COPD 30-day mortality

The COPD 30-day mortality measure is defined as patients who died during or within 30 days of index admission with a principal diagnosis of COPD exacerbation. This measure is important because patients hospitalized after COPD exacerbations have had their mortality rate significantly affected by the quality of care given. Mortality is used because it is an indicator of the overall efficacy of more difficult to measure individual processes [17].

As shown later in the result section, the denominator identified by strictly following the measure specification is small. For sensitivity analysis, we expanded the definition and examined how that might influence the result. The strictly-defined calculation only used encounters with a principal diagnosis of COPD as part of the denominator/numerator criteria. The expanded calculation included other encounters where the COPD condition was active at the time of the encounter date.

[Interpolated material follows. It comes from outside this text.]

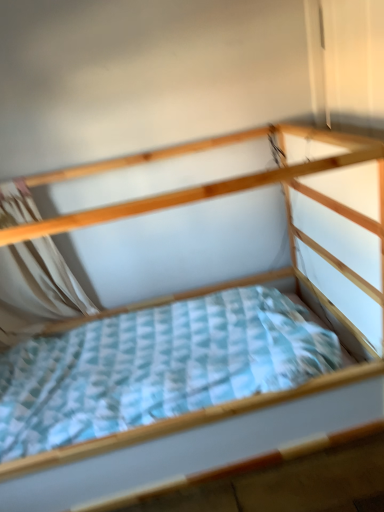 The height and width of the screenshot is (512, 384). What are the coordinates of `white sheer curtain at left` in the screenshot? It's located at (36, 290).

This screenshot has width=384, height=512. What do you see at coordinates (36, 290) in the screenshot?
I see `white sheer curtain at left` at bounding box center [36, 290].

What are the coordinates of `white sheer curtain at left` in the screenshot? It's located at (36, 290).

Complication rate for hip/knee replacement

This measure looks for the occurrence of 8 complications within specific time periods after the hip or knee replacement surgery. With an aging population with high rates of osteoarthritis, Total Hip Replacement and Total Knee Replacement complications have been identified as a priority area for outcome measure development [18]. Heart attack, pneumonia, sepsis, septicemia or shock would be counted in numerator if it happens within 7 days of the admission; surgical site bleeding, pulmonary embolism, or death within 30 days; or mechanical complications, periprosthetic joint infection or wound infection within 90 days of admission. The index admission date is defined as the encounter date with one of two SNOMED-CT codes: Total Knee Replacement (609588000) and Total Hip Replacement (52734007).

Controlling high blood pressure

The measure for controlling high blood pressure looks for patients with a diagnosis of hypertension who have had their subsequent blood pressure measurements below 140/90 mmHg (for patients aged 18–59 or 60–85 with diagnosis of diabetes) or 150/90 mmHg (for patients aged 60–85 with no diagnosis of diabetes). This measure is important for population health because hypertension increases a patient’s risk for heart disease and stroke, both of which are leading causes of death in the United States [19]. In this calculation, we found patients in the synthetic population with an active condition of hypertension (SNOMED-CT: 38341003), and have had their blood pressure adequately controlled to below the defined limits after the condition onset date.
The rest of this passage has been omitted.